[<prev] [next>] [<thread-prev] [thread-next>] [day] [month] [year] [list]
Message-ID: <7c43fdc2-08b4-53fd-9e46-d6616539c72e@alu.unizg.hr>
Date: Fri, 18 Nov 2022 00:40:10 +0100
From: Mirsad Goran Todorovac <mirsad.todorovac@....unizg.hr>
To: LKML <linux-kernel@...r.kernel.org>
Cc: Phillip Lougher <phillip@...ashfs.org.uk>,
phillip.lougher@...il.com,
Thorsten Leemhuis <regressions@...mhuis.info>
Subject: Re: BUG: in squashfs_xz_uncompress() (Was: RCU stalls in
squashfs_readahead())
Dear Mr.
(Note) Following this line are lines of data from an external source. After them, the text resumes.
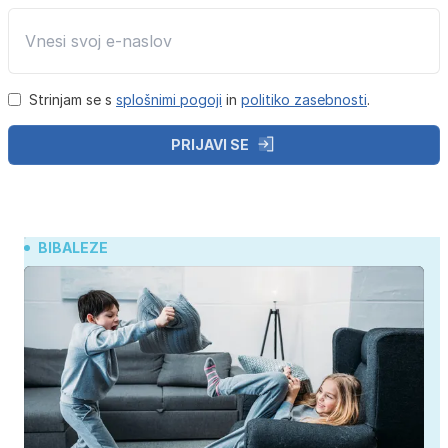
Strinjam se s
splošnimi pogoji
in
politiko zasebnosti
.
PRIJAVI SE
BIBALEZE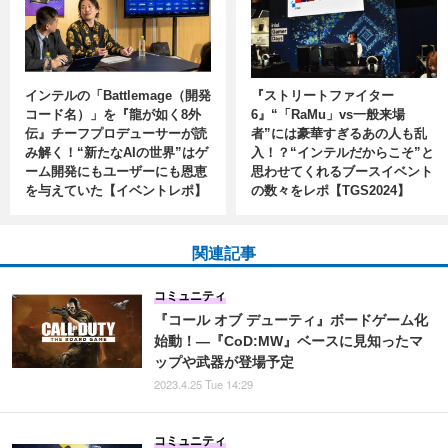
インテルの「Battlemage（開発
『ストリートファイター
コード名）」を『龍が如く8外
6』“「RaMu」vs一般来場
伝』チーフプロデューサーが読
者”には豪華すぎるあの人も乱
み解く！“新たなAIの世界”はゲ
入！？“インテルだからこそ”と
ーム開発にもユーザーにも恩恵
思わせてくれるブースイベント
を与えていた【イベントレポ】
の数々をレポ【TGS2024】
関連記事
コミュニティ
『コール オブ デューティ』ボードゲーム化
始動！―『CoD:MW』ベースに見知ったマ
ップや武器が登場予定
2023.4.25 Tue 14:29
コミュニティ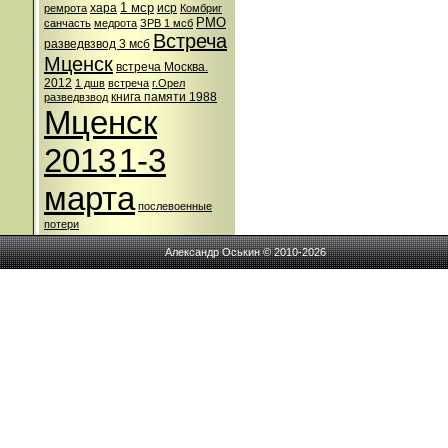
1 мср
хара
иср
ремрота
Комбриг
РМО
санчасть
медрота
ЗРВ 1 мсб
Встреча
разведвзвод 3 мсб
Мценск
встреча Москва.
2012
1 дшв
встреча
г.Орел
книга памяти 1988
разведвзвод
Мценск
2013
1-3
марта
послевоенные
потери
Александр Оськин © 2010-2026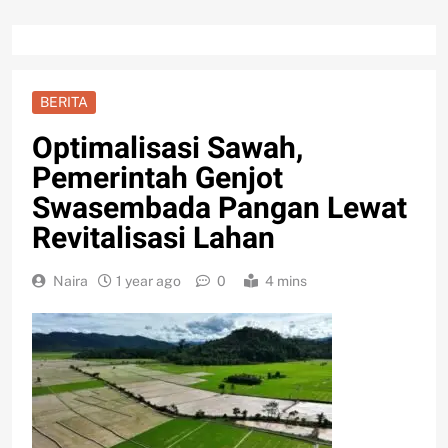
BERITA
Optimalisasi Sawah,
Pemerintah Genjot
Swasembada Pangan Lewat
Revitalisasi Lahan
Naira
1 year ago
0
4 mins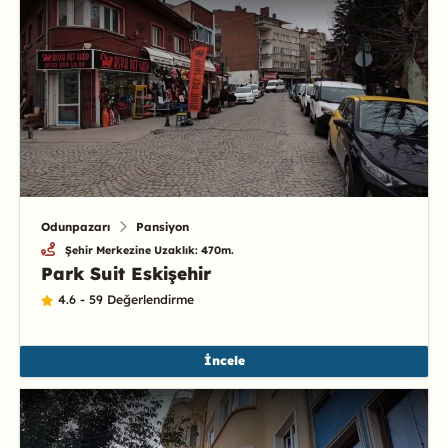
Odunpazarı
Pansiyon
Şehir Merkezine Uzaklık: 470m.
Park Suit Eskişehir
4.6 - 59 Değerlendirme
İncele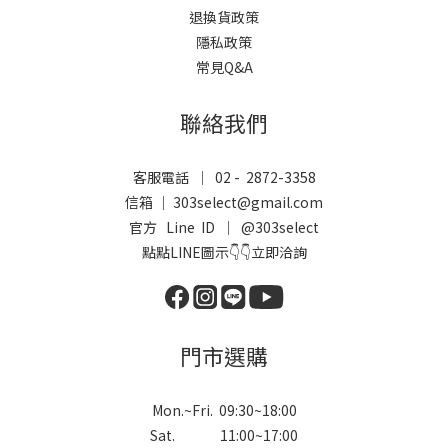
退換貨政策
隱私政策
常見Q&A
聯絡我們
客服電話 ｜ 02 - 2872-3358
信箱 ｜ 303select@gmail.com
官方 Line ID ｜
@303select
點點LINE圖示👇👇立即洽詢
門市選購
Mon.~Fri. 09:30~18:00
Sat. 11:00~17:00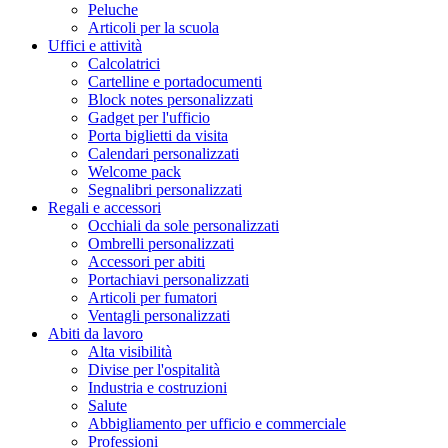
Peluche
Articoli per la scuola
Uffici e attività
Calcolatrici
Cartelline e portadocumenti
Block notes personalizzati
Gadget per l'ufficio
Porta biglietti da visita
Calendari personalizzati
Welcome pack
Segnalibri personalizzati
Regali e accessori
Occhiali da sole personalizzati
Ombrelli personalizzati
Accessori per abiti
Portachiavi personalizzati
Articoli per fumatori
Ventagli personalizzati
Abiti da lavoro
Alta visibilità
Divise per l'ospitalità
Industria e costruzioni
Salute
Abbigliamento per ufficio e commerciale
Professioni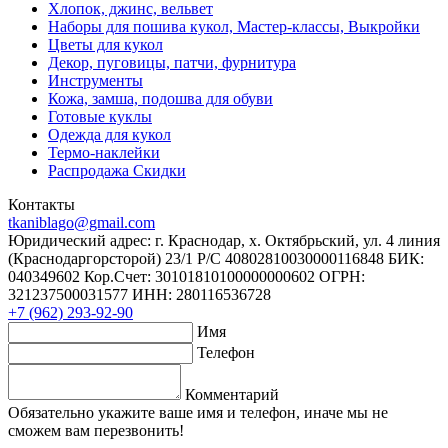
Хлопок, джинс, вельвет
Наборы для пошива кукол, Мастер-классы, Выкройки
Цветы для кукол
Декор, пуговицы, патчи, фурнитура
Инструменты
Кожа, замша, подошва для обуви
Готовые куклы
Одежда для кукол
Термо-наклейки
Распродажа Скидки
Контакты
tkaniblago@gmail.com
Юридический адрес: г. Краснодар, х. Октябрьский, ул. 4 линия
(Краснодаргорсторой) 23/1 Р/C 40802810030000116848 БИК:
040349602 Кор.Счет: 30101810100000000602 ОГРН:
321237500031577 ИНН: 280116536728
+7 (962) 293-92-90
Имя
Телефон
Комментарий
Обязательно укажите ваше имя и телефон, иначе мы не
сможем вам перезвонить!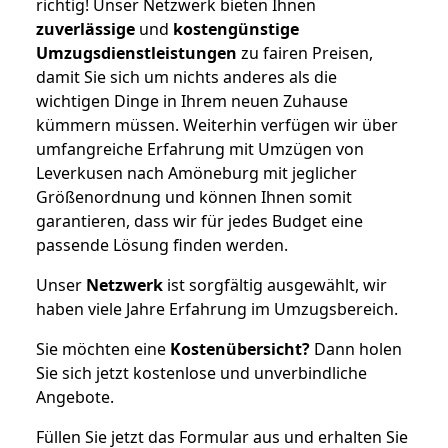
richtig! Unser Netzwerk bieten Ihnen
zuverlässige
und
kostengünstige
Umzugsdienstleistungen
zu fairen Preisen,
damit Sie sich um nichts anderes als die
wichtigen Dinge in Ihrem neuen Zuhause
kümmern müssen. Weiterhin verfügen wir über
umfangreiche Erfahrung mit Umzügen von
Leverkusen nach Amöneburg mit jeglicher
Größenordnung und können Ihnen somit
garantieren, dass wir für jedes Budget eine
passende Lösung finden werden.
Unser
Netzwerk
ist sorgfältig ausgewählt, wir
haben viele Jahre Erfahrung im Umzugsbereich.
Sie möchten eine
Kostenübersicht?
Dann holen
Sie sich jetzt kostenlose und unverbindliche
Angebote.
Füllen Sie jetzt das Formular aus und erhalten Sie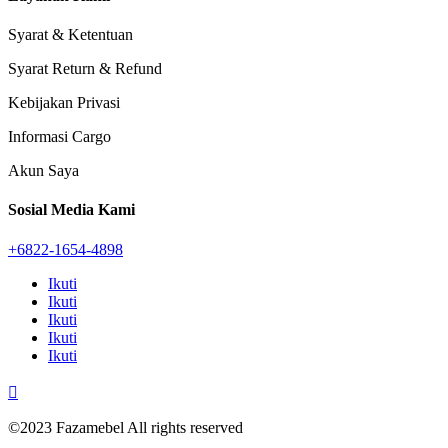
Syarat & Ketentuan
Syarat Return & Refund
Kebijakan Privasi
Informasi Cargo
Akun Saya
Sosial Media Kami
+6822-1654-4898
Ikuti
Ikuti
Ikuti
Ikuti
Ikuti

©2023 Fazamebel All rights reserved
Lougher,
On 18. 11. 2022. 00:05, Mirsad Goran Todorovac wrote:
> Hi,
>
> While trying to bisect, I've found another bug that predated the introduction of squashfs_readahead(), but it has
> a common denominator in squashfs_decompress() and squashfs_xz_uncompress().
>
> Frankly, I need an advice on how to handle a situation like this.
>
> Obviously, the best place to test the RCU problem with squashfs_readahead() is where it is introduced + Phillip's patches [012]/3.
>
> Thanks,
> Mirsad
>
> P.S.
>
> This is excerpt from dmesg log attached:
>
> [ 25.338169] rcu: INFO: rcu_preempt detected expedited stalls on CPUs/tasks: { 4-... } 6 jiffies s: 373 root: 0x10/.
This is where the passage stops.